Task details = Each line from the one containing "in functie de" to the end of the records below should be restated word for word; please leave out all other lines.

Supplied data =
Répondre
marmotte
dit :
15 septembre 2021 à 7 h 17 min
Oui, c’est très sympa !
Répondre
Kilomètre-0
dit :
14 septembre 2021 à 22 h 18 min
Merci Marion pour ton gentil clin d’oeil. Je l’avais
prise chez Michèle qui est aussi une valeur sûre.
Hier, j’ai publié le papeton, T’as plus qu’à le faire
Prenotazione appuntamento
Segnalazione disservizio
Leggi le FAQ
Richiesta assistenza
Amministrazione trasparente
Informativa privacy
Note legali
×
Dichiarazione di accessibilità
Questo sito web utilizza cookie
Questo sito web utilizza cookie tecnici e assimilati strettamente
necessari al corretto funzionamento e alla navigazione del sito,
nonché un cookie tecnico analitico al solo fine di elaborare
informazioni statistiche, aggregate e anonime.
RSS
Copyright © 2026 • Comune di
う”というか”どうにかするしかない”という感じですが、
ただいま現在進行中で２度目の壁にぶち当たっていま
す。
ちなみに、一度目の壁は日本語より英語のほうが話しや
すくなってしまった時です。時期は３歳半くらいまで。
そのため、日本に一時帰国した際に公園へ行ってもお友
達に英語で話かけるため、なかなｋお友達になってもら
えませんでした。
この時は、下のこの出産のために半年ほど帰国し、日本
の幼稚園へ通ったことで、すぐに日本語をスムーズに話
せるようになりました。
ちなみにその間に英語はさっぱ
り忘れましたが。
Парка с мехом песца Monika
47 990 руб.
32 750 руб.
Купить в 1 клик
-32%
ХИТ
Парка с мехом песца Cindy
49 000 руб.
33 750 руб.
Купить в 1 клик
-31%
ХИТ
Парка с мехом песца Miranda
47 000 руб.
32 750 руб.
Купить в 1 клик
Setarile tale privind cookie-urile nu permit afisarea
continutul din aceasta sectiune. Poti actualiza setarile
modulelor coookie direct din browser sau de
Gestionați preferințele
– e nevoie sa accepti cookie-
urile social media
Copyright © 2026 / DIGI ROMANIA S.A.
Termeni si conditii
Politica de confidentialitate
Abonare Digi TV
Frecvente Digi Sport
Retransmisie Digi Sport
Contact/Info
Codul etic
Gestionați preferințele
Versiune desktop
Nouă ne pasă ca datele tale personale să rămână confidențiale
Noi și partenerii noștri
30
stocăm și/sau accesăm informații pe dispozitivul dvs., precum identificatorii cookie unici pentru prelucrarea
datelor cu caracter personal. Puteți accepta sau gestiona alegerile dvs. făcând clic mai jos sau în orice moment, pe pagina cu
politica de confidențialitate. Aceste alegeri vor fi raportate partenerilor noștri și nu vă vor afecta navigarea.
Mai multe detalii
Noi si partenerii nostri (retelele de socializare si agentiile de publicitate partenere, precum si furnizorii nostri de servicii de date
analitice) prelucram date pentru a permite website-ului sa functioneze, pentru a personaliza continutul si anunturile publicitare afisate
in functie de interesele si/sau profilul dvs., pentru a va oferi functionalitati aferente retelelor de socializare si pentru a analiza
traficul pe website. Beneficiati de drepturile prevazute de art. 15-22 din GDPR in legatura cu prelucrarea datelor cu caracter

Response to the task =
in functie de interesele si/sau profilul dvs., pentru a va oferi functionalitati aferente retelelor de socializare si pentru a analiza
traficul pe website. Beneficiati de drepturile prevazute de art. 15-22 din GDPR in legatura cu prelucrarea datelor cu caracter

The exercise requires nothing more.